I don\'t know WV clenbuterol time offhand - you can do the search yourself by googling West Virginia Horse Racing Regulations and reading through them.
In KY it\'s 72 hours. After dosing by mouth, the drug is maximally absorbed after about 2 hours, and it\'s effect lasts for 6-8 hours.
My drug books says: After multiple oral doses, the drug\'s volume of distribution is approximately 1.6 l/kg and clearance was 94 ml/kg/hr. Urinary concentrations of clenbuterol are approximately 100X those found in the plasma and can persist at quantifiable levels for 288 hours in urine after the last oral dose
So obviously not a drug you can overuse too close to race time and get away with it.
I\'m wondering why you are picking clenbuterol as your drug of suspicion? If I see sudden big figures, I wouldn\'t think of this at all.
Sight-- I\'ve gone through this a few times already. A couple of years ago the clean trainers in California kept telling the powers-that-be that certain trainers were giving horses Clenbuterol on raceday, and that urine testing was not showing it. The ex-girlfriend of one trainer (a trainer herself) got up at a CHRB meeting and said outright that he was giving it on raceday. The testers kept saying, if it\'s there we\'ll find it in the urine. The trainers kept saying, it\'s there and you are not finding it.
So finally California switched from urine testing to blood testing almost 2 years ago. You know what? Other than one guy (who is driving Rick Arthur nuts) the place has been shut down (Rick had me run sheets on 10 trainers for 3 months). No more move-ups except one guy. Coincidence? If it is, it\'s one hell of one.

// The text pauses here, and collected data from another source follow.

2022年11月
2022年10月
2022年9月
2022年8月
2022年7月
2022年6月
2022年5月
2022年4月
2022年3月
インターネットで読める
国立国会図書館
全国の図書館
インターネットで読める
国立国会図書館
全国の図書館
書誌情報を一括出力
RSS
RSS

Again-- almost all places that actually are testing at all (some are not) do urine testing, some claim that if they find a trace they then blood test. But a) most of the 18 labs don\'t have the equipment to do the blood test, b) it\'s expensive to do blood tests, and c) the lesson of California is that urine tests don\'t show it, so unless you blood test from the start it won\'t show up.
I\'m not going to argue with you about the medical effects of the drug. I\'m just going to say that a lot of trainers in California are on the record that it moves horses up. When I did the research for \"Are Racehorses Getting Faster\", two different sources said one of the ceilings on \"speed\" (meaning final time) is ability to get and process oxygen, which seems obvious. All thoroughbreds decelerate because of fatigue, even closers. More air = faster time. Work out what a 1% improvement in final time equals in lengths, and you will see what a big deal it is.

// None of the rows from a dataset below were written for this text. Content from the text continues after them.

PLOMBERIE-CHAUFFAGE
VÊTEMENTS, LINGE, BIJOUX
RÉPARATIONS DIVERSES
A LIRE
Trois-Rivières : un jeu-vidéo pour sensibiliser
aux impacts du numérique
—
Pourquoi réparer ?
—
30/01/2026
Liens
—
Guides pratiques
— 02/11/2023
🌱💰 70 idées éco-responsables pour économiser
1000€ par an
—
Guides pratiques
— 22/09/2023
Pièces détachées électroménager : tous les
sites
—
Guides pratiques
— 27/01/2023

So are you saying West Virginia does urine testing?
Sight I might say at best.
Researcher had two Neg 3\'s and a Neg 1 all were in West Virginia. His other big number was a Neg 1 going a mile and 3/8ths on the AQE inner tube. I discounted all of those figs, at my own peril, and then he became ordinary.

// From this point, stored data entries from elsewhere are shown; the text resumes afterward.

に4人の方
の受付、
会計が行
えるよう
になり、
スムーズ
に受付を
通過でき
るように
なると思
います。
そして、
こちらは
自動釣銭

Look Fabulous Strike shipped in there a couple of years ago and may have set the Track Record at 6 furlongs so nothing is foolproof.
But there were two horse for course types in row that teamed up for a $61 double. And a Foster winner who had run second in the Preakness and won the Jim Dandy. Last time I checked those were not run at West Virginia types tracks.
As a dedicated speed figure user this is where we can all run into problems if we blindly accepted \"what happens there also happens here\".
Particularly when there are potentially drugs involved.